Coleen SterrittColeen SterrittColeen Sterritt


For nearly three decades since departing Otis, Sterritt (’79 MFA Fine Arts) has explored formal aspects of weight and balance, surface and texture through her sculptures, often beginning with a material that enters her awareness, and inevitably involves some form of stacking.

“In recent years as society has indelibly changed,” notes d.e.n. contemporary art, “many works of art have come to be seen in a relatively new light as they reflect ideas of imbalance, the notion of certain geometries as invulnerable, and the disparity between the raw and the refined. Viewed in the context of these uncertain times, Sterritt's work ventures into new directions with an up reaching, but precarious verticality, while still retaining moments of innocence and surreal fairy-tale construction.”

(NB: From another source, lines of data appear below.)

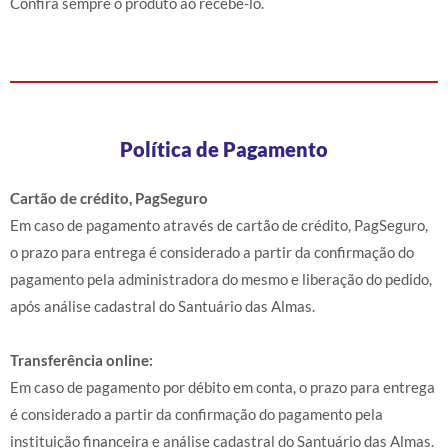
Confira sempre o produto ao recebê-lo.
Política de Pagamento
Cartão de crédito, PagSeguro
Em caso de pagamento através de cartão de crédito, PagSeguro,
o prazo para entrega é considerado a partir da confirmação do
pagamento pela administradora do mesmo e liberação do pedido,
após análise cadastral do Santuário das Almas.
Transferência online:
Em caso de pagamento por débito em conta, o prazo para entrega
é considerado a partir da confirmação do pagamento pela
instituição financeira e análise cadastral do Santuário das Almas.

“I usually attached myself to a particular material,” says Sterritt in Spraygraphic, “such as cork, scrap lumber, cardboard, felt (whatever I find interesting at the moment) and focus on a single action — gluing, clumping, stacking, joining, etc. — and the form creates itself. The work is described by its own determination. Since I’ve been incorporating recognizable objects such as the found furniture, the work has opened up to narratives and metaphors out of not my control — and I really enjoy what happens. It’s a labor-intensive, but joyful process. Fluid and intuitive, mysterious and full of questions. It’s provided me with a set of circumstances I can work against: a catalyst to move forward.”

Sterritt has been an avid teacher, too. Her teaching career began in 1983 and has included positions at Otis, USC, Cal State Long Beach, and Pepperdine University. She was a Distinguished Visiting Artist at Cal State University, Fullerton, and an Adjunct Professor at The Claremont Graduate University before joining the Long Beach Community College Art Department in 1998 as the full-time faculty coordinator for the sculpture program.

Sterritt has exhibited throughout the U.S. and Europe, and has received many awards including artist fellowships from the NEA, Art Matters, J. Paul Getty Trust, and City of L.A. (COLA Award). Among the notable collections that include Sterritt’s work are the MOCA, Crocker Art Museum, Sacramento; and Scripps College Collection, Claremont, California.